Chiboub-jourchi

« Exceptionnel », c’est avec cet adjectif que l’intervieweur a qualifié son invité dès le début de l’émission. « Une personnalité qui suscite polémique », ajoute Jourchi. « Une partie de son expérience est en rapport avec le passé, avec l’ancien régime », renchérit-il avant de souligner qu’« il est en même temps un homme politique, sportif, homme d’affaires et il occupait de nombreuses positions importantes dans l’Histoire de notre pays ». Dans un décor aussi hybride que la coalition au pouvoir, mêlant ethnique, vintage et récupération, Slaheddine Jourchi a été aussi consensuel que les partis gouvernants, aussi pressé à emprunter le raccourci de la réconciliation et aussi désinvolte face à la lutte contre l’impunité.

Confusion et sensationnalisme

« Nous lui parlerons franchement (…). Après, nous jugerons », conclut Jourchi son introduction, confondant ainsi son rôle de journaliste avec celui d’un magistrat. Une position qui le poussera à faire preuve de clémence. Et l’intervieweur ne tardera pas à verser dans le sensationnalisme. « Durant 1 an et 4 mois de détention, une période qui n’est pas facile, est-ce que vous avez pensé à ceux qui ont passé de longues années dans les prisons de Ben Ali ? », lance-t-il à son invité. Environ 15 minutes après le début de l’émission, Jourchi évoque les arrangements comme des alternatives à la justice transitionnelle, au point de susciter l’interrogation de Chiboub. « N’était-ce pas possible d’emprunter un autre chemin ? », questionne-t-il son invité. « Lequel ? », réagit le gendre de Ben Ali. « Béji Caid Essebsi a proposé une justice..euh ou une sorte de réconciliation économique. Il était possible qu’un des responsables intervienne pour résoudre le problème loin des poursuites judiciaires. Est-ce que vous croyez que la justice transitionnelle est un véritable enjeu politique dans le pays ? », poursuit le journaliste et ex-opposant issu de la tendance islamiste, hésitant et trébuchant.

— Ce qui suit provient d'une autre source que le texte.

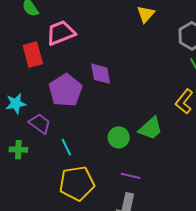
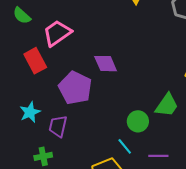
purple trapezoid: (40, 124) -> (58, 126), turned -100
cyan line: (66, 147) -> (125, 146), moved

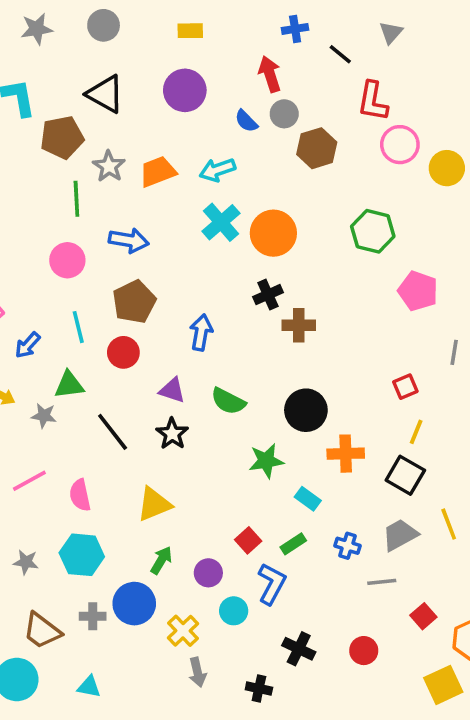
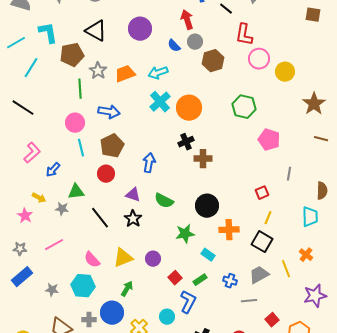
cyan line: (78, 327) -> (81, 148), moved
pink semicircle: (80, 495) -> (92, 260), moved, turned -30
purple circle: (208, 573) -> (153, 259), moved

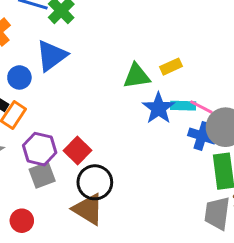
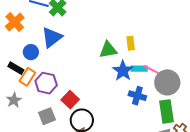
yellow rectangle: (171, 67) -> (131, 43), turned -72
blue cross: (202, 136) -> (137, 96), moved
purple hexagon: (40, 149) -> (46, 83), moved

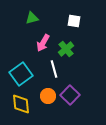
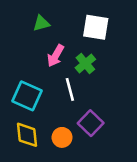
white square: (74, 21) -> (96, 27), size x1.5
cyan square: (21, 74) -> (27, 96), turned -30
orange circle: (48, 96) -> (62, 137), moved

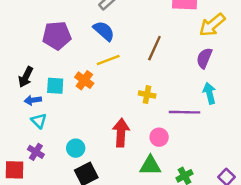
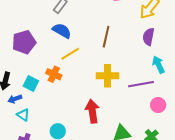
cyan square: (55, 86) -> (31, 84), turned 35
yellow cross: (147, 95) -> (108, 76), size x1.5
pink circle: (159, 137) -> (158, 105), moved

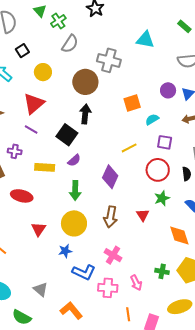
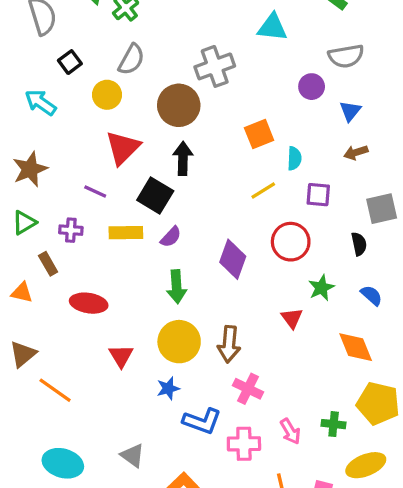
gray semicircle: (70, 44) -> (131, 59), moved
gray cross: (109, 60) -> (215, 66), turned -30
purple circle: (168, 90) -> (312, 87), moved
red triangle: (34, 104) -> (123, 148), moved
cyan semicircle: (152, 119) -> (294, 158), turned 128
yellow line: (129, 148) -> (263, 191), moved
yellow rectangle: (45, 167) -> (126, 233), moved
red circle: (158, 170) -> (291, 242), moved
brown arrow: (111, 217) -> (229, 344), moved
green cross: (162, 271) -> (334, 424), moved

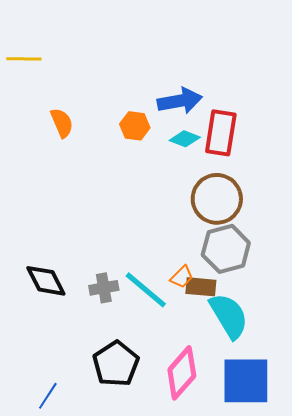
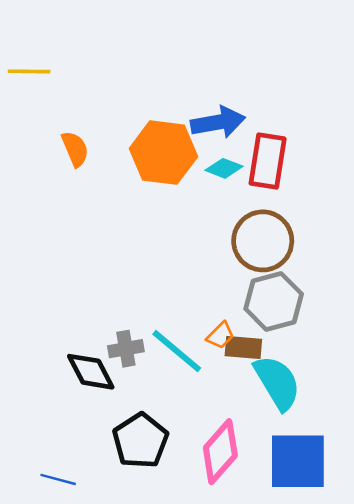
orange hexagon: (135, 126) -> (163, 153), size x1.8
black diamond: (46, 281) -> (91, 372), moved
blue line: (48, 396) -> (58, 479), turned 72

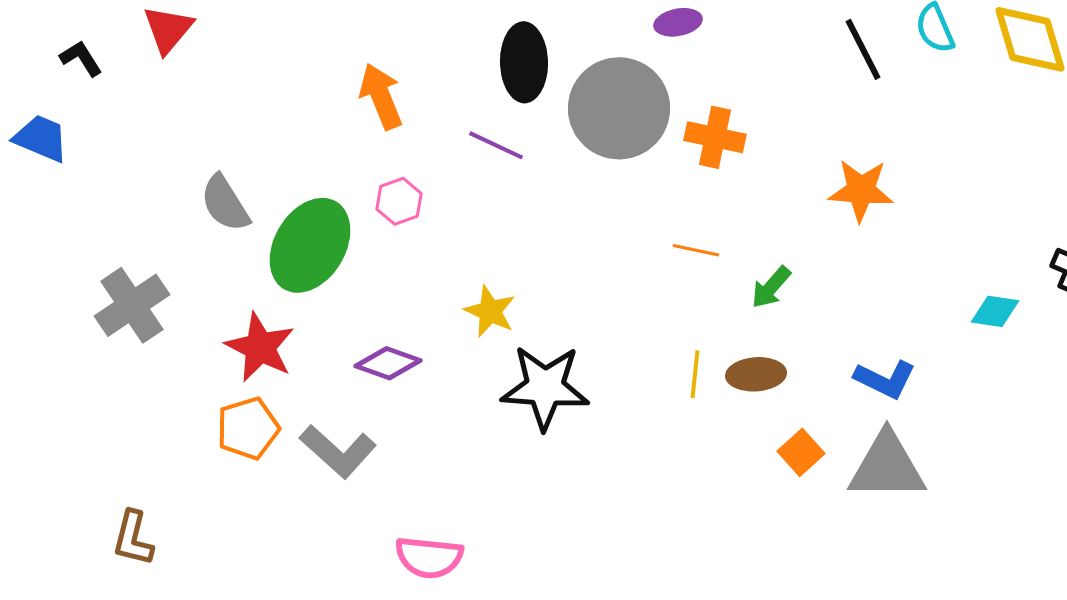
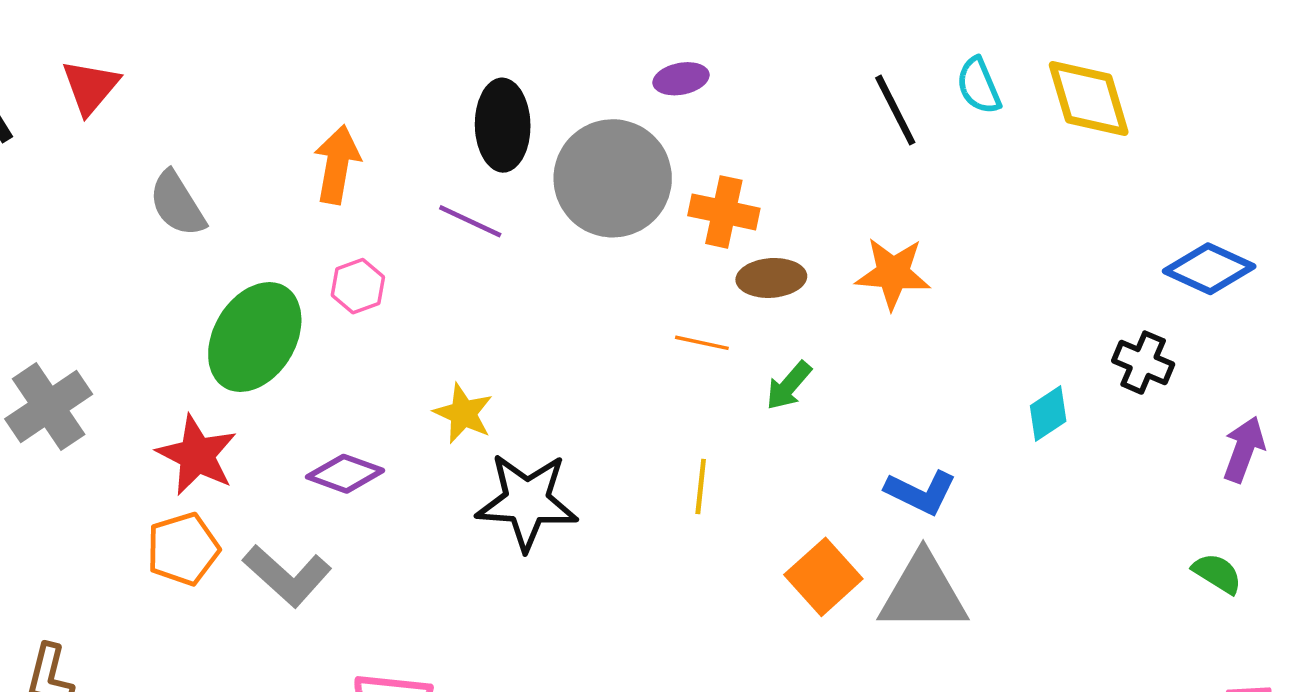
orange arrow: (381, 96) -> (337, 164), turned 32
gray semicircle: (225, 203) -> (177, 204), moved
cyan diamond: (995, 311) -> (1048, 413), turned -42
brown ellipse: (756, 374) -> (771, 278), moved
orange square: (801, 452) -> (823, 577), size x1.4

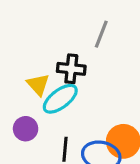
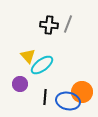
black cross: (71, 69) -> (49, 25), moved

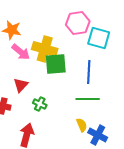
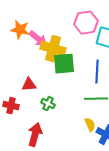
pink arrow: (21, 52) -> (38, 39), moved
red triangle: (21, 85) -> (29, 85), turned 42

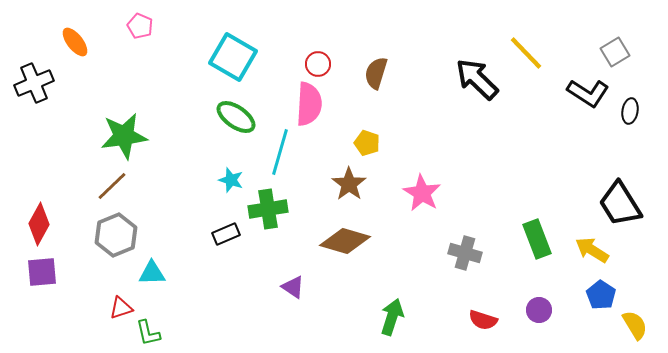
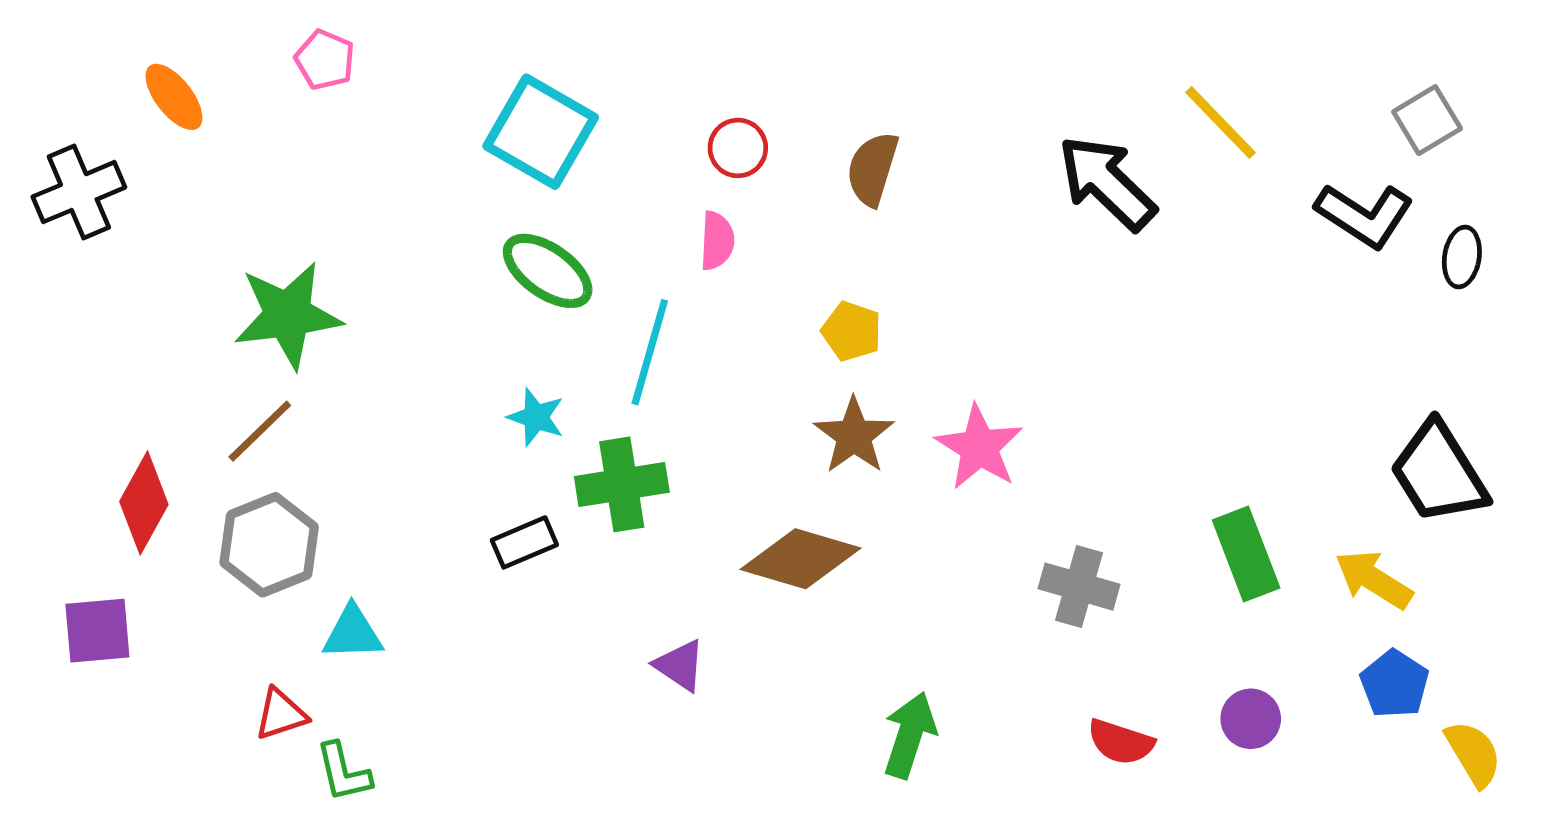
pink semicircle: (309, 104) -> (717, 241), size x0.6
brown star: (349, 184) -> (854, 436), moved
red diamond: (39, 224) -> (144, 503), moved

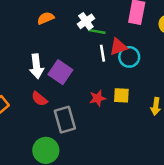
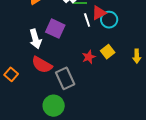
purple square: (60, 72) -> (55, 29), moved
yellow square: (121, 95) -> (108, 52), turned -32
red semicircle: (39, 99) -> (42, 65), size x1.5

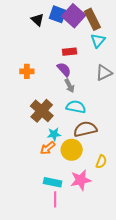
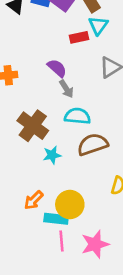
red rectangle: (69, 52) -> (79, 37), moved
orange arrow: (48, 148) -> (34, 200), moved
yellow circle: (72, 150) -> (70, 205), moved
pink star: (81, 180) -> (95, 244), moved

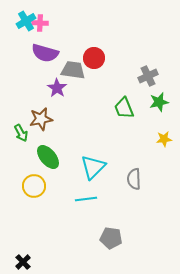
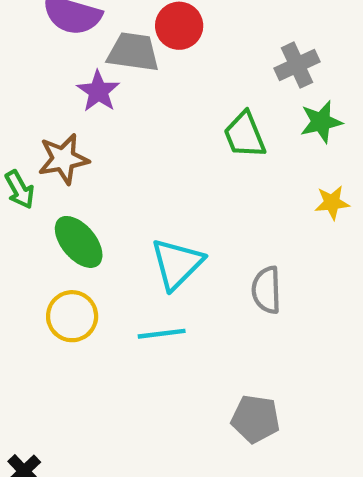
yellow circle: (34, 186) -> (72, 316), moved
gray pentagon: (111, 238) -> (256, 419), moved

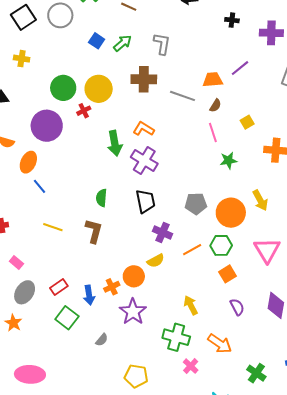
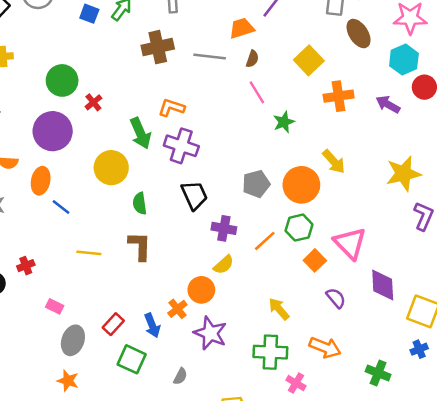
yellow circle: (99, 89) -> (111, 168), moved
yellow square: (247, 122) -> (309, 60), moved, size x1.6
pink triangle: (267, 250) -> (350, 243), moved

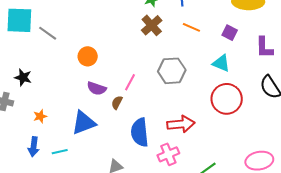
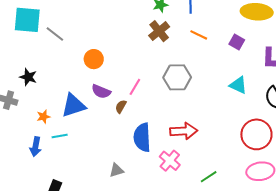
cyan triangle: (221, 63) -> (238, 85), moved
red circle: (227, 99) -> (256, 134), moved
blue triangle: (84, 123) -> (73, 105), moved
cyan line: (60, 152) -> (60, 136), moved
pink cross: (168, 154) -> (170, 161), turned -30

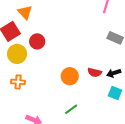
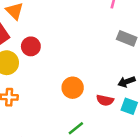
red semicircle: (95, 72) -> (105, 100), moved

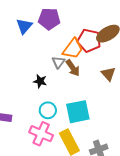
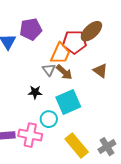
cyan square: (78, 112) -> (68, 102), moved
pink cross: (41, 134) -> (30, 135), moved

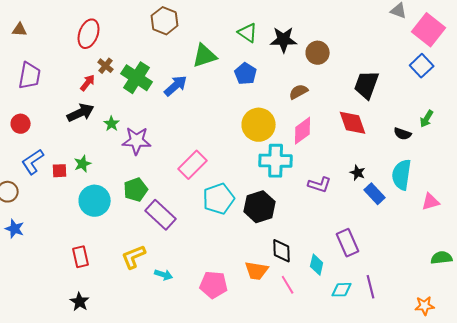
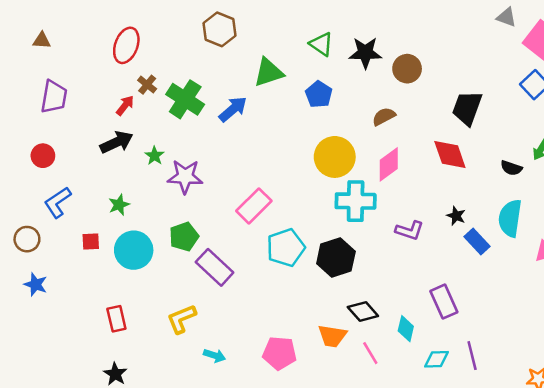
red square: (60, 171) -> (91, 242), moved
black diamond: (282, 251) -> (363, 311), turned -40
cyan arrow: (164, 275) -> (215, 356), moved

Les ragots plutôt que les faits

Durant 1 heure et 28 minutes, Jourchi n’a évoqué aucune des affaires de corruption dans lesquelles Chiboub est impliqué. Aucun mot sur l’appartement parisien de l’Avenue Kleber d’une valeur de 1,2 million d’euros acheté par l’Emir du Qatar et offert à Slim Chiboub dans le cadre du projet immobilier de Gammarth. Pourtant, la source est assez crédible pour être digne d’intérêt. Il s’agit de « Tunis Connection, enquête sur les réseaux franco-tunisiens sou Ben Ali », ouvrage des journalistes français Lénaïg Bredoux et Mathieu Magnaudeix, paru aux éditions du Seuil en 2012. L’affaire Alstom n’a pas été non plus évoquée par Jourchi. Or, le ministère public suisse a révélé qu’une filiale de ce groupe industriel français a signé, vers la fin des années 1990, des contrats avec la Société tunisienne d’électricité et du gaz (STEG) et que Chiboub y a joué un rôle assimilé à des actes de « corruption ». Aux références claires et crédibles, Jourchi a préféré abuser de la distanciation au point de tomber dans les ragots. « Beaucoup de gens vous considèrent comme une partie de l’ancien régime, du système », « Il y a des gens qui disent que Slim Chiboub a utilisé sa position dans le sport pour renforcer sa position politique » ou encore « des gens de Béjà qui m’ont rappelé les violences et le fait qu’ils aient été contraints à enterrer leurs morts en catimini », des répliques de Jourchi aisément balayées par le gendre du président déchu. Ce dernier n’a eu comme contradicteur que « les gens », anonymes, inodores et incolores.

La récurrence des questions et relances commençant par « pensez-vous que » et « croyez-vous que » avait de quoi rassurer l’interviewé. Chiboub pouvait ainsi prendre le large des « analyses » politiques d’un « témoin historique ». Exit les graves accusations de corruption et l’appartenance à un clan qui a régné sans partage, autant sur le plan politique qu’à l’échelle économique. « S’il s’avère que j’ai réellement commis des dépassements, je m’excuse d’avance », déclare Chiboub. Pourtant, l’ancien manitou du football tunisien a présenté des excuses écrites, le 05 mai, lors de la signature d’un accord d’arbitrage et de réconciliation avec l’Instance Vérité et Dignité (IVD).